Au bout de cinq sorties, ce que j’ai vraiment retenu
Au bout de cinq sorties, j'ai noté 1 mm de perte sur l'avant de la semelle la plus fine, une rougeur nette au talon, et un froid plus rapide sur la paire souple. La paire la plus serrée tenait mieux le pied, mais le col marquait plus vite la cheville. Je suis rentrée chaque fois plus attentive au rinçage, parce que le moindre grain resté dedans se sent au trajet suivant. Le maintien restait bon sur terrain glissant, mais le sable changeait tout.

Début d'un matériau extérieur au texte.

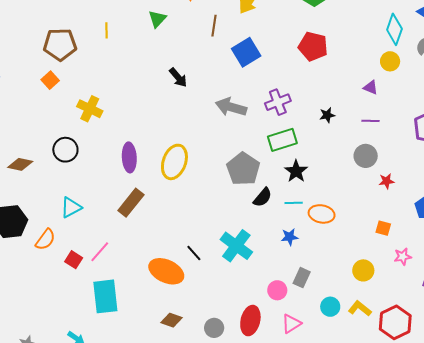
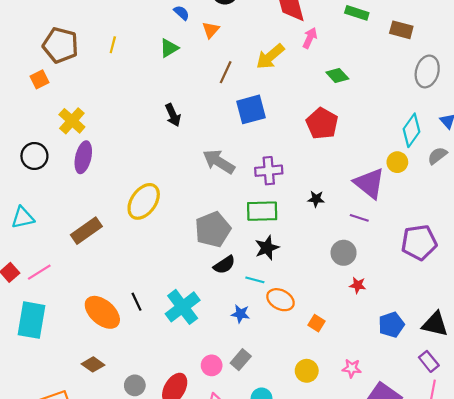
purple triangle: (371, 87) -> (369, 183), size x2.0
purple ellipse: (129, 157) -> (83, 157), moved
orange square: (383, 228) -> (316, 323), moved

La Beuchat 3 mm m'a paru la plus rassurante sur terrain mouillé, surtout quand je voulais garder du répondant sous le pied. La Cressi 5 mm m'a paru plus agréable au départ, mais elle laissait plus passer le sable et elle chauffait davantage une fois gorgée. Pour quelqu'un qui accepte 14 minutes de marche sur galets et qui cherche du maintien, je prends la plus épaisse. Pour une sortie courte sur sable, je garde la plus souple.
Ce test m'a surtout appris que le sable compte plus que l'épaisseur sur la fiche. Quand le col prend du sable, le confort tombe vite, et le chausson finit par mentir sur sa tenue. Au Phare des Baleines, j'ai compris que je choisirai désormais la paire selon le terrain, puis selon la durée, jamais l'inverse. C'est le bord qui décide, pas la promesse imprimée sur la boîte.